From 5d681a72ac90ea9a3c45c71193f11ba60ce94069 Mon Sep 17 00:00:00 2001
From: Lucien Greathouse <me@lpghatguy.com>
Date: Thu, 4 Apr 2019 18:21:55 -0700
Subject: [PATCH] Rewrite CSV conversion to dodge Serde (#152)

* Rewrite CSV conversion to dodge Serde

* Update CHANGELOG
---
 CHANGELOG.md                                  |   2 +
 server/src/rbx_snapshot.rs                    | 155 ++++++++++--------
 .../localization/expected-snapshot.json       |  16 ++
 .../localization/src/integers-bug-145.csv     |   2 +
 4 files changed, 107 insertions(+), 68 deletions(-)

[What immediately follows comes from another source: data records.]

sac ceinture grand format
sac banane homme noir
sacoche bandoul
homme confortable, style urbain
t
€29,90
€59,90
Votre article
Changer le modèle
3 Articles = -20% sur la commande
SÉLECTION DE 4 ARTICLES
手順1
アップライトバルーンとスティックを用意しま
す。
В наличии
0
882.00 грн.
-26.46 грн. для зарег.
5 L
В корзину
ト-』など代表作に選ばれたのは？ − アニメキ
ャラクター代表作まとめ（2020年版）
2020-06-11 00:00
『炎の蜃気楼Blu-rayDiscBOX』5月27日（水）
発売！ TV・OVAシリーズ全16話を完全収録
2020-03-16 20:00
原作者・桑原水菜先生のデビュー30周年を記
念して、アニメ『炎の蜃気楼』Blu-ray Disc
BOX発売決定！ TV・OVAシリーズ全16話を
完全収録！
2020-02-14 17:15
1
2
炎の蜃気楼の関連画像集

 create mode 100644 test-projects/localization/src/integers-bug-145.csv

diff --git a/CHANGELOG.md b/CHANGELOG.md
index d9ee305e..2c659d0a 100644
--- a/CHANGELOG.md
+++ b/CHANGELOG.md
@@ -4,6 +4,8 @@
 * Changed `rojo build` to use buffered I/O, which can make it up to 2x faster in some cases.
     * Building [*Road Not Taken*](https://github.com/LPGhatguy/roads) to an `rbxlx` file dropped from 150ms to 70ms on my machine
 * Fixed `LocalizationTable` instances being made from `csv` files not supporting empty rows or columns. ([#149](https://github.com/LPGhatguy/rojo/pull/149))

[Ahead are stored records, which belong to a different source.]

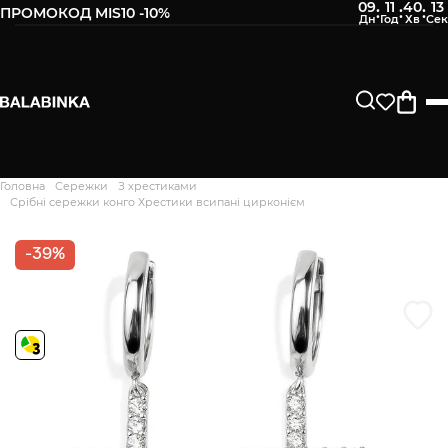
09
11
40
12
:
:
:
ПРОМОКОД MIS10 -10%
Залиште свій номер телефону
Після того, як ми отримаємо товар - вам буде
відправлено СМС про наявність в нашому магазині
Продовжити
Головна
Сережки
З хрестиками
Дякуємо. Ваш відгук
Срібні сережки конго Хрестики всипані цирконієм
відправлено на модерацію
-39%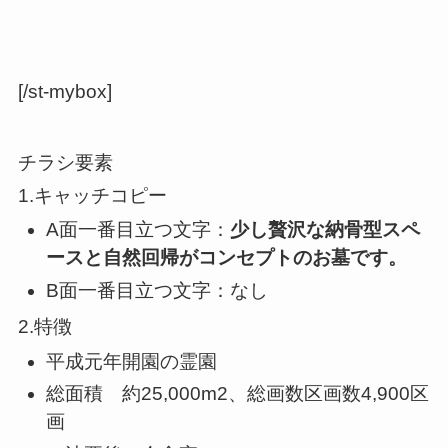
[/st-mybox]
チラシ要素
1.キャッチコピー
A面一番目立つ文字：
少し贅沢な納骨型スペ
ースと自然回帰がコンセプトのお墓です。
B面一番目立つ文字：なし
2.特徴
平成元年開園の霊園
総面積 約25,000m2、総画数区画数4,900区
画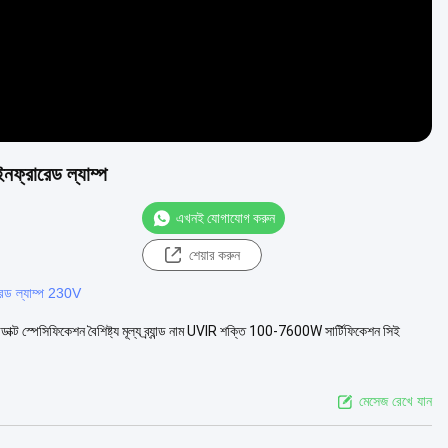
ফ্রারেড ল্যাম্প
এখনই যোগাযোগ করুন
শেয়ার করুন
রেড ল্যাম্প 230V
ক্ট স্পেসিফিকেশন বৈশিষ্ট্য মূল্য ব্র্যান্ড নাম UVIR শক্তি 100-7600W সার্টিফিকেশন সিই
মেসেজ রেখে যান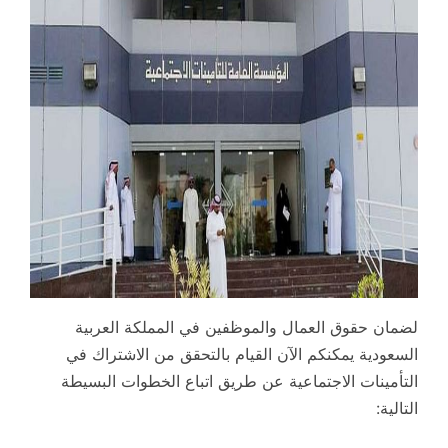
لضمان حقوق العمال والموظفين في المملكة العربية
السعودية يمكنكم الآن القيام بالتحقق من الاشتراك في
التأمينات الاجتماعية عن طريق اتباع الخطوات البسيطة
التالية: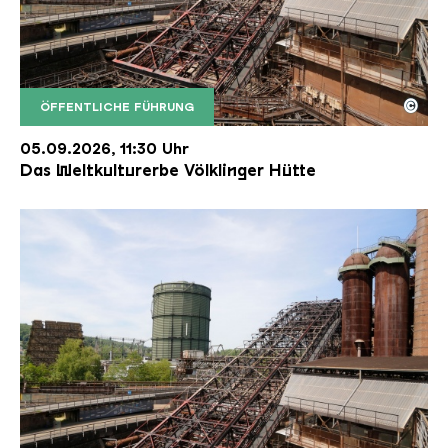
©
ÖFFENTLICHE FÜHRUNG
Der Erzschrägaufzug der Völklinger Hütte mit de
Copyright: Weltkulturerbe Völklinger Hütte | Karl 
05.09.2026, 11:30 Uhr
Das Weltkulturerbe Völklinger Hütte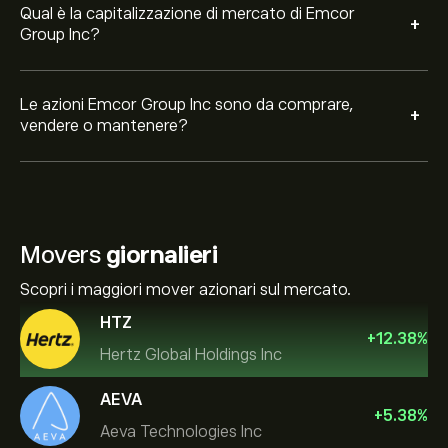
Qual è la capitalizzazione di mercato di Emcor
+
Group Inc?
Le azioni Emcor Group Inc sono da comprare,
+
vendere o mantenere?
Movers
giornalieri
Scopri i maggiori mover azionari sul mercato.
HTZ
+
12.38
%
Hertz Global Holdings Inc
AEVA
+
5.38
%
Aeva Technologies Inc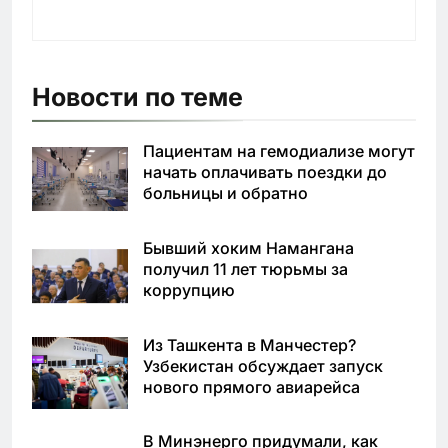
Новости по теме
Пациентам на гемодиализе могут
начать оплачивать поездки до
больницы и обратно
Бывший хоким Намангана
получил 11 лет тюрьмы за
коррупцию
Из Ташкента в Манчестер?
Узбекистан обсуждает запуск
нового прямого авиарейса
В Минэнерго придумали, как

+* Fixed CSV files with entries that parse as numbers causing Rojo to panic ([#152](https://github.com/LPGhatguy/rojo/pull/152))

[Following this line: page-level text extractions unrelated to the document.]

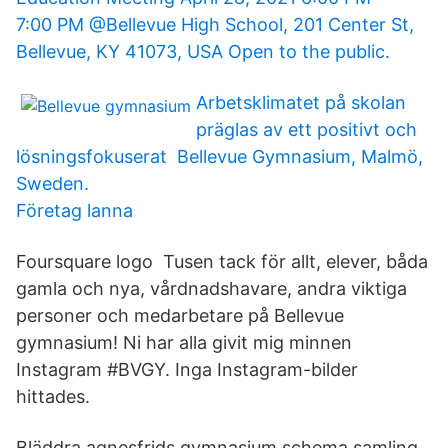
7:00 PM @Bellevue High School, 201 Center St,
Bellevue, KY 41073, USA Open to the public.
Arbetsklimatet på skolan
präglas av ett positivt och
lösningsfokuserat Bellevue Gymnasium, Malmö,
Sweden.
Företag lanna
Foursquare logo Tusen tack för allt, elever, båda
gamla och nya, vårdnadshavare, andra viktiga
personer och medarbetare på Bellevue
gymnasium! Ni har alla givit mig minnen
Instagram #BVGY. Inga Instagram-bilder
hittades.
Bläddra agnesfrids gymnasium schema samling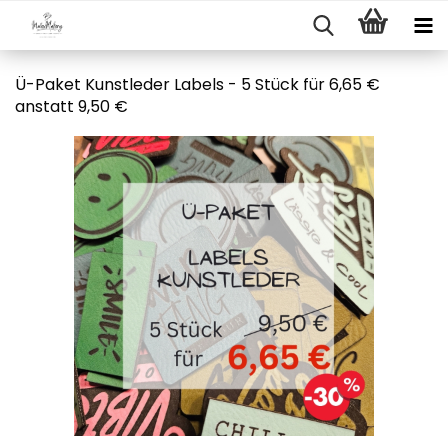
Ü-Paket Kunstleder Labels - 5 Stück für 6,65 €
anstatt 9,50 €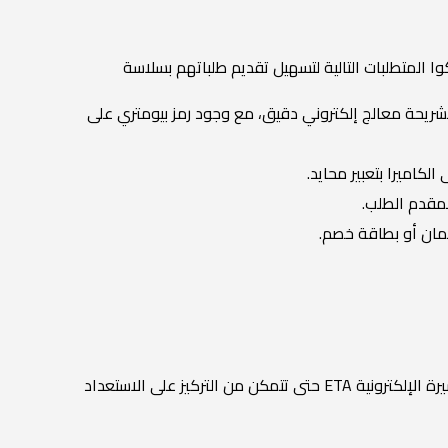
 المتطلبات التالية لتسهيل تقديم طلباتهم بسلاسة
ريحة معالج إلكتروني دقيق، مع وجود رمز بيومتري على
لكاميرا بتعبير محايد.
إنه متجر رقمي شامل يبسّط عملية تقديم طلب التأشيرة الإلكترونية ETA حتى تتمكن من التركيز على الاستعداد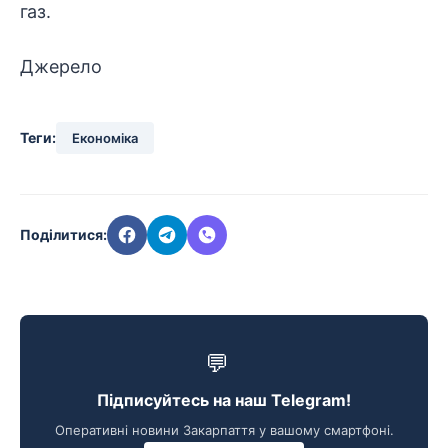
газ.
Джерело
Теги:
Економіка
Поділитися:
💬
Підписуйтесь на наш Telegram!
Оперативні новини Закарпаття у вашому смартфоні.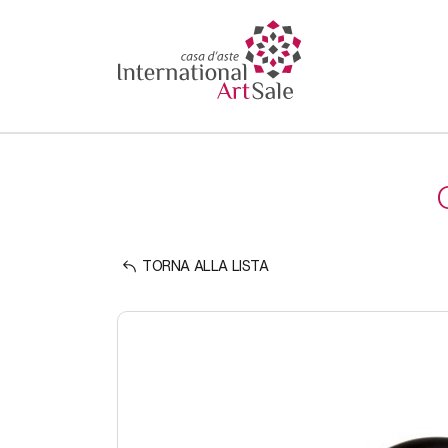
TORNA ALLA LISTA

+* Improved error messages when malformed CSV files are found in a Rojo project
 
 ## [0.5.0 Alpha 8](https://github.com/LPGhatguy/rojo/releases/tag/v0.5.0-alpha.8) (March 29, 2019)
 * Added support for a bunch of new types when dealing with XML model/place files:
diff --git a/server/src/rbx_snapshot.rs b/server/src/rbx_snapshot.rs
index 902b5402..d5fb72ad 100644
--- a/server/src/rbx_snapshot.rs
+++ b/server/src/rbx_snapshot.rs
@@ -106,6 +106,7 @@ pub enum SnapshotError {
     },
 
     XmlModelDecodeError {
+        #[fail(cause)]
         inner: rbx_xml::DecodeError,
         path: PathBuf,
     },
@@ -115,6 +116,12 @@ pub enum SnapshotError {
         path: PathBuf,
     },
 
+    CsvDecodeError {
+        #[fail(cause)]
+        inner: csv::Error,
+        path: PathBuf,
+    },
+
     ProjectNodeUnusable,
 
     ProjectNodeInvalidTransmute {
@@ -151,6 +158,9 @@ impl fmt::Display for SnapshotError {
             SnapshotError::BinaryModelDecodeError { inner, path } => {
                 write!(output, "Malformed rbxm model: {:?} in path {}", inner, path.display())
             },
+            SnapshotError::CsvDecodeError { inner, path } => {
+                write!(output, "Malformed csv file: {} in path {}", inner, path.display())
+            },
             SnapshotError::ProjectNodeUnusable => {
                 write!(output, "Rojo project nodes must specify either $path or $className.")
             },
@@ -475,17 +485,87 @@ fn snapshot_txt_file<'source>(
 fn snapshot_csv_file<'source>(
     file: &'source ImfsFile,
 ) -> SnapshotResult<'source> {
+    /// Struct that holds any valid row from a Roblox CSV translation table.
+    ///
+    /// We manually deserialize into this table from CSV, but let JSON handle
+    /// serializing.
+    #[derive(Debug, Default, Serialize)]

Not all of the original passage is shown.